Paper BI-ThM5
Surface Modification of Drug-Delivery Systems to Optimize Device Performance

Thursday, December 11, 2014, 9:20 am, Room Milo

Current medical device are often affected by biofouling issues, including blood clot formation and bacterial infection. To combat undesirable side effects and severe medical complications related to the fouling of the devices, a dual approach is required where tuned surface properties and localized delivery of specific biomolecules are combined to enhance device performance. To accomplish this, advanced material platforms are needed to achieve localized therapeutic action and customizable surface properties. Although several wet chemical methods have been explored for surface modification, these methods can produce irreproducible surface modifications resulting from non-uniform coatings and/or can interfere with drug delivery mechanisms. An alternative technique that alleviates many of these issues is plasma surface modification, which offers a tunable and versatile parameter space for tailored and reproducible surface modifications for specific applications while retaining the bulk properties of the material. Herein, we describe the surface modification of a variety of drug delivery systems (including S-nitrosated polymer derivatives) via plasma treatment, resulting in a device that maintained their releasing capabilities (i.e. release of nitric oxide (NO)), but exhibited tailored surface properties for specific applications.

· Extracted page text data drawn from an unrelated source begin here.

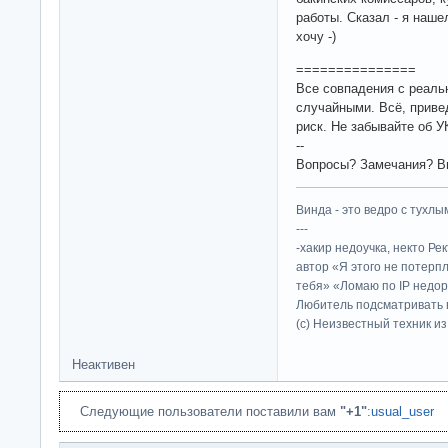
работы. Сказал - я наше
хочу -)
===============
Все совпадения с реаль
случайными. Всё, приве
риск. Не забывайте об У
--
Вопросы? Замечания? 
Винда - это ведро с тухлым
---
-хакир недоучка, некто Ре
автор «Я этого не потерп
тебя» «Ломаю по IP недор
Любитель подсматривать в
(c) Неизвестный техник и
Неактивен
Следующие пользователи поставили вам
"+1"
:
usual_user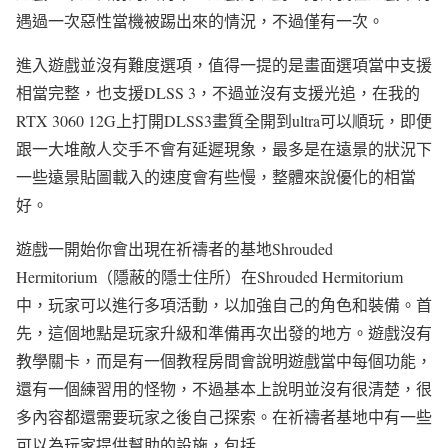
遇過一次惡性當機被踢出來的情況，不過僅有一次。
進入遊戲並沒有難度選項，值得一提的是畫面選項當中支援
相當完整，也支援DLSS 3，不過並沒有支援光追，在我的
RTX 3060 12G上打開DLSS3畫質全開到ultra可以順玩，即便
跟一大堆敵人交手不會有延遲現象，最多是在遠景的狀況下
一些遠景貼圖載入的速度會有些慢，整體來說優化的相當
好。
遊戲一開始你會出現在祈禱者的基地Shrouded
Hermitorium（隱蔽的隱士住所）在Shrouded Hermitorium
中，玩家可以進行多項活動，以加強自己的角色和裝備。首
先，這個地點是玩家升級和準備再次出發的地方。遊戲沒有
教學關卡，而是有一個教程房間會說明遊戲當中每個功能，
還有一個練習用的怪物，不過基本上說明並沒有很清楚，很
多內容都還需要玩家之後自己探索。在祈禱者基地中有一些
可以為玩家提供幫助的設施，包括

As a prototype drug delivery system, we have used S-nitrosated poly(lactic-co-glycolic acid)-based hydrophobic polymer to achieve a material capable of releasing the therapeutic agent NO. The S-nitrosated polymer derivative was modified via H₂O plasma treatment, resulting in a superhydrophilic material (water droplet spread completely in <100 ms) that retained 90% of its initial S-nitrosothiol content. Under thermal conditions, NO release profiles were identical to controls. Under buffer soak conditions, the NO release profile was slightly lowered for the plasma-treated materials; however, they still result in physiologically relevant NO fluxes. Correlations between this data and those recorded from other plasma treated drug delivery systems will also be discussed.